Este espaço, no entanto, não alimenta somente o corpo. A cozinha do ATL 2022 alimenta o sonho de quem acredita na tão necessária unidade dos povos para retomar o Brasil. É o que nos explica Dinamam Tuxá, representante da Apoinme na coordenação executiva da Apib. “Nesse momento o ATL busca implementar para nosso povo uma alimentação mais saudável, com uma identidade, que tem uma luta. Todo alimento que vem aqui, vem fruto de uma história de resistência que é a história do MST, que luta pelos seus territórios também. Que luta pelo seu espaço, pela Reforma Agrária. E nós temos pautas em comum. Por vários anos, nós estamos caminhando de forma conjunta, mas sempre num campo político. Em alguns momentos temos a luta conjunta na prática, mas isso era difuso dentro do campo de atuação dos movimentos sociais e no Acampamento Terra Livre nós conseguimos concretizar de fato a luta dos povos indígenas e a luta do MST, representada através dos seus alimentos”.

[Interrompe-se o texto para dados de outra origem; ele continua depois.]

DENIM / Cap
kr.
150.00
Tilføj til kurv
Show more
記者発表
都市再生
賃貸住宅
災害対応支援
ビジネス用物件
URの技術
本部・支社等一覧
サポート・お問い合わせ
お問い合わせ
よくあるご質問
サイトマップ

A produção vem das áreas de reforma agrária do Distrito Federal e entorno, como os assentamentos Oziel Alves, Pequeno Wiliam, Roseli Nunes e dos estados do Goiás, Rio Grande do Sul e Minas Gerais, conta Adonildo Rodrigues Souza. Coordenador do MST e acampado da área 8 de março, em Planaltina, para ele o trabalho na cozinha é a prática da solidariedade que só existe entre a classe trabalhadora. “Para nós, esse espaço é de grande importância, não só de estar montada a cozinha, mas do cultivo da relação de solidariedade. Apesar da pouca diferença que temos, são as causas, as pautas que nos unem para lutar contra esse governo fascista que todo dia tenta prejudicar nós trabalhadores. É evidente que este governo atua para exterminar os pobres”, afirma.

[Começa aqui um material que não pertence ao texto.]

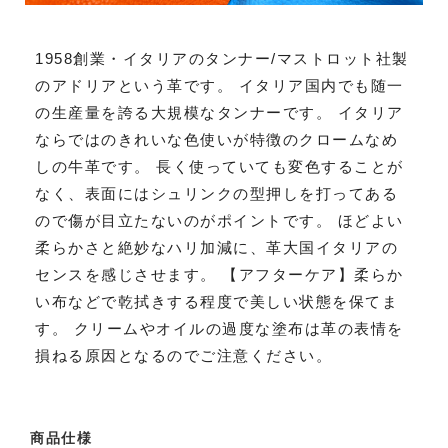
1958創業・イタリアのタンナー/マストロット社製
のアドリアという革です。 イタリア国内でも随一
の生産量を誇る大規模なタンナーです。 イタリア
ならではのきれいな色使いが特徴のクロームなめ
しの牛革です。 長く使っていても変色することが
なく、表面にはシュリンクの型押しを打ってある
ので傷が目立たないのがポイントです。 ほどよい
柔らかさと絶妙なハリ加減に、革大国イタリアの
センスを感じさせます。 【アフターケア】柔らか
い布などで乾拭きする程度で美しい状態を保てま
す。 クリームやオイルの過度な塗布は革の表情を
損ねる原因となるのでご注意ください。
商品仕様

Ele explica que o cardápio foi pensado para abranger a diversidade cultural do Brasil e o acompanhamento de profissionais nutricionistas busca nutrir a força para a lutar. “Como num país igual ao Brasil, em que não se investe na agricultura familiar e reforma agrária a gente consiga tirar tantos alimentos da agricultura, sem nenhuma política para isso. Quem alimenta o povo brasileiro são os agricultores familiares”, assinala Adonildo. E Nilma mostra orgulhosa os alimentos no estoque. “Estamos oferecendo o melhor do que nós temos, a mandioca, o cuscuz o inhame, batata doce, banana, laranja. A carne também é toda orgânica”.
Dinamam destaca a presença do MST nesta edição do ATL tem uma intencionalidade. “Nós sabemos que essa unidade é o que nós precisamos para combater esse mal que foi instalado no Brasil. Esse mal do ódio, do racismo estrutural, do racismo institucional que esses dois movimentos vêm sentindo, principalmente com essa política que não reconhece a agricultura familiar, que não reconhece a agricultura tradicional, que não fomenta ações voltadas para o fortalecimento das nossas práticas tradicionais e familiares. Então, nós tomamos a decisão de se unir para fortalecer a nossa cadeia de produção, para fortalecer essa relação que é para além de política, é uma relação de luta. Essa é uma unidade para todo povo brasileiro, em nome do bem comum ”.